- August 2016
Personal Injury Law and Brexit
Will “Brexit” impact on your right to bring a claim if you are injured? The simple answer is “no”, at least not at present.
“Europe” has imposed on national governments a duty to give citizens certain rights which then allow them to bring claims, covering such matters as road accidents whilst abroad, package holidays and health & safety at work. These do underpin a significant proportion of claims made in this country. However, claims can only be brought in the UK because our Parliament has brought those rights into UK law.
It is thought that Brexit will not take place for at least 2 years and, until then, the UK will be obliged to comply with its obligations. By itself, Brexit will not lead to any changes in UK law so any rights which exist at present will not automatically cease. It will need a positive decision by Parliament to affect the existing rights.

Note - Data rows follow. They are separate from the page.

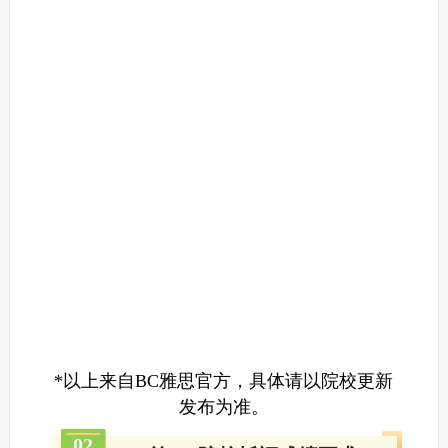
*以上来自BC雅思官方，具体请以院校更新
发布为准。
0
2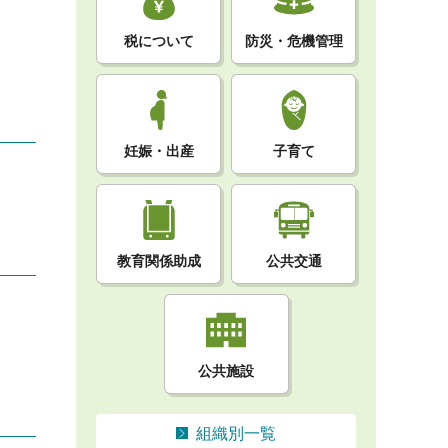
税について
防災・危機管理
妊娠・出産
子育て
教育関係助成
公共交通
公共施設
組織別一覧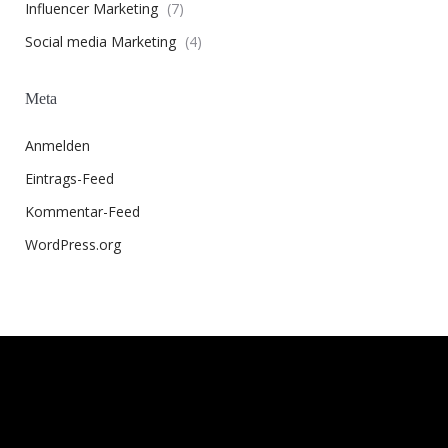
Influencer Marketing
(7)
Social media Marketing
(4)
Meta
Anmelden
Eintrags-Feed
Kommentar-Feed
WordPress.org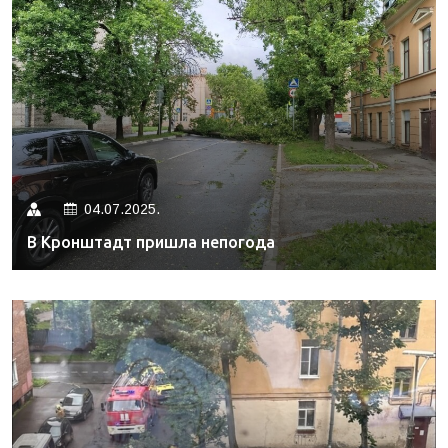
04.07.2025.
В Кронштадт пришла непогода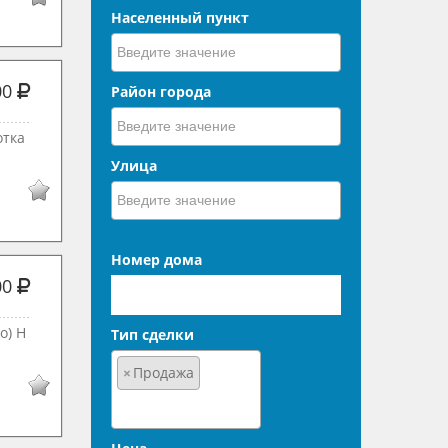
Населенный пункт
00
Район города
отка
Улица
Номер дома
00
о) Н
Тип сделки
×
Продажа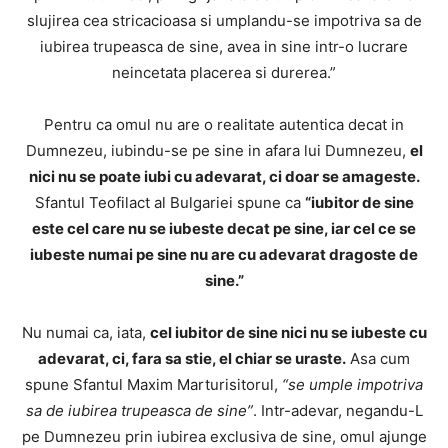
slujirea cea stricacioasa si umplandu-se impotriva sa de
iubirea trupeasca de sine, avea in sine intr-o lucrare
neincetata placerea si durerea.”
Pentru ca omul nu are o realitate autentica decat in
Dumnezeu, iubindu-se pe sine in afara lui Dumnezeu,
el
nici nu se poate iubi cu adevarat, ci doar se amageste.
Sfantul Teofilact al Bulgariei spune ca
“iubitor de sine
este cel care nu se iubeste decat pe sine, iar cel ce se
iubeste numai pe sine nu are cu adevarat dragoste de
sine.”
Nu numai ca, iata,
cel iubitor de sine nici nu se iubeste cu
adevarat, ci, fara sa stie, el chiar se uraste.
Asa cum
spune Sfantul Maxim Marturisitorul,
“se umple impotriva
sa de iubirea trupeasca de sine”
. Intr-adevar, negandu-L
pe Dumnezeu prin iubirea exclusiva de sine, omul ajunge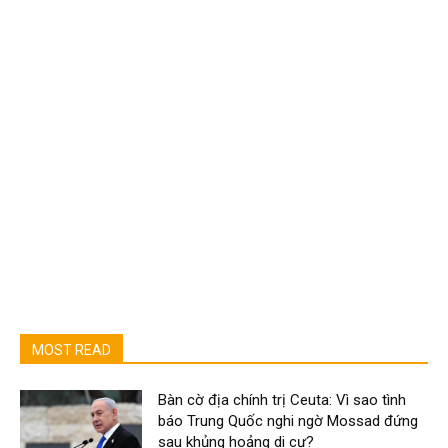
MOST READ
Bàn cờ địa chính trị Ceuta: Vì sao tình
báo Trung Quốc nghi ngờ Mossad đứng
sau khủng hoảng di cư?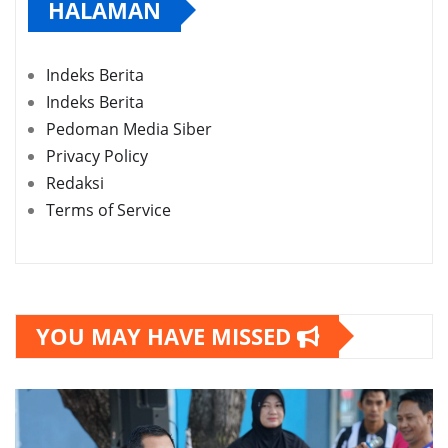
HALAMAN
Indeks Berita
Indeks Berita
Pedoman Media Siber
Privacy Policy
Redaksi
Terms of Service
YOU MAY HAVE MISSED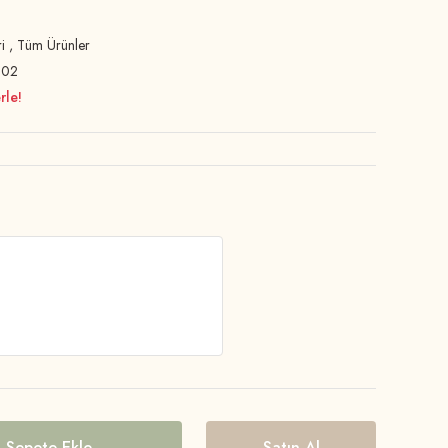
i
,
Tüm Ürünler
002
rle!
Sepete Ekle
Satın Al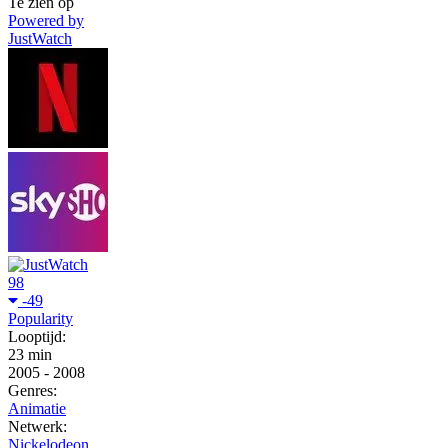
Te zien op
Powered by
JustWatch
98
-49
Popularity
Looptijd:
23 min
2005
-
2008
Genres:
Animatie
Netwerk:
Nickelodeon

If we were to leave the EU, it would be open to Parliament to amend our legislation. It is then a political question as to whether the current rights should be changed. Some commentators say that being in the EU has created much red tape and that many regulations provide unnecessary "gold-plated" protection for workers and consumers which stifle competition and growth. There may be pressure to change this. The current UK government has, for instance, already stated that it wants to reduce existing EU protections such as removing the requirement for employers to provide eyesight tests for display screen equipment users, or be required to produce written risk assessments for small, low-risk businesses. Some commentators, however, believe that EU-led employment protection is a vital cornerstone of our current labour laws and would be reluctant to see this changed, at least significantly.
What will happen in the future is uncertain. However, nothing should change for the next two years so, if you have been injured through no fault of your own, you should consult a solicitor to see what your options are.